**DATA FOR THE TASK**
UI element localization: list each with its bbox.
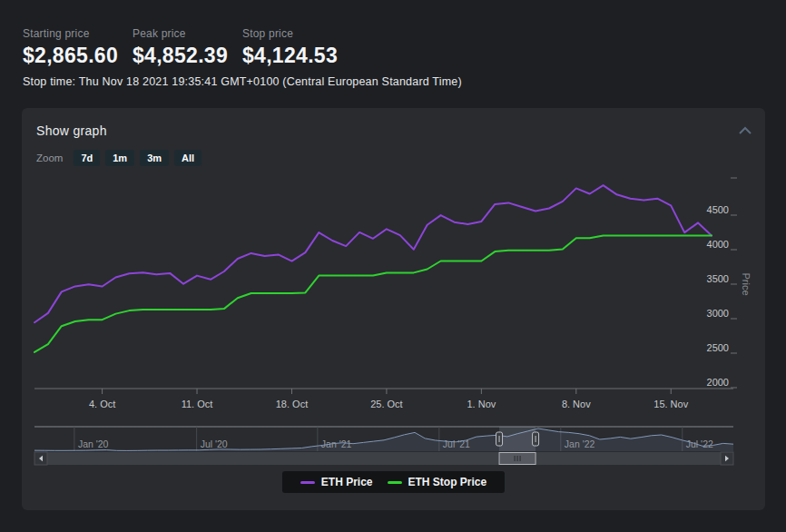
navigator-axis-label: Jul '20 [201, 438, 228, 449]
stat-starting-price: Starting price $2,865.60 [23, 27, 133, 68]
y-axis-label: 4000 [707, 239, 729, 250]
y-axis-label: 4500 [707, 204, 729, 215]
x-axis-label: 4. Oct [89, 399, 115, 409]
price-stats: Starting price $2,865.60 Peak price $4,8… [0, 0, 786, 68]
stat-label: Stop price [242, 27, 352, 40]
stock-chart: 4. Oct11. Oct18. Oct25. Oct1. Nov8. Nov1… [22, 108, 765, 471]
stat-label: Starting price [23, 27, 133, 40]
navigator-selection[interactable] [499, 427, 535, 451]
navigator-axis-label: Jan '20 [78, 438, 109, 449]
stat-value: $4,852.39 [133, 44, 242, 68]
legend-label: ETH Price [321, 476, 373, 488]
x-axis-label: 25. Oct [370, 399, 402, 409]
y-axis-label: 3500 [707, 273, 729, 284]
eth-stop-price-line-marker [388, 481, 402, 484]
x-axis-label: 1. Nov [467, 399, 496, 409]
x-axis-label: 15. Nov [653, 399, 688, 409]
legend-item-eth-stop-price[interactable]: ETH Stop Price [388, 476, 487, 488]
stat-label: Peak price [133, 27, 242, 40]
y-axis-title: Price [741, 272, 752, 295]
legend-item-eth-price[interactable]: ETH Price [300, 476, 373, 488]
main-plot-area[interactable] [34, 178, 712, 389]
stat-value: $4,124.53 [242, 44, 352, 68]
legend-box: ETH Price ETH Stop Price [282, 471, 505, 493]
chart-legend: ETH Price ETH Stop Price [22, 471, 765, 493]
x-axis-label: 11. Oct [182, 399, 213, 409]
eth-price-line-marker [300, 481, 315, 484]
x-axis-label: 18. Oct [276, 399, 308, 409]
graph-card: Show graph Zoom 7d1m3mAll 4. Oct11. Oct1… [22, 108, 765, 510]
stat-peak-price: Peak price $4,852.39 [133, 27, 242, 68]
stop-time-text: Stop time: Thu Nov 18 2021 19:35:41 GMT+… [23, 75, 786, 88]
x-axis-label: 8. Nov [562, 399, 591, 409]
stat-value: $2,865.60 [23, 44, 133, 68]
y-axis-label: 2000 [707, 377, 729, 388]
stat-stop-price: Stop price $4,124.53 [242, 27, 352, 68]
page: Starting price $2,865.60 Peak price $4,8… [0, 0, 786, 532]
y-axis-label: 2500 [707, 342, 729, 353]
y-axis-label: 3000 [707, 308, 729, 319]
scrollbar-track[interactable] [47, 452, 721, 465]
legend-label: ETH Stop Price [408, 476, 487, 488]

**REQUIRED ACTION**
Your answer should be one number: the count of lines holding "interactable" in the listing.

**OUTPUT BELOW**
5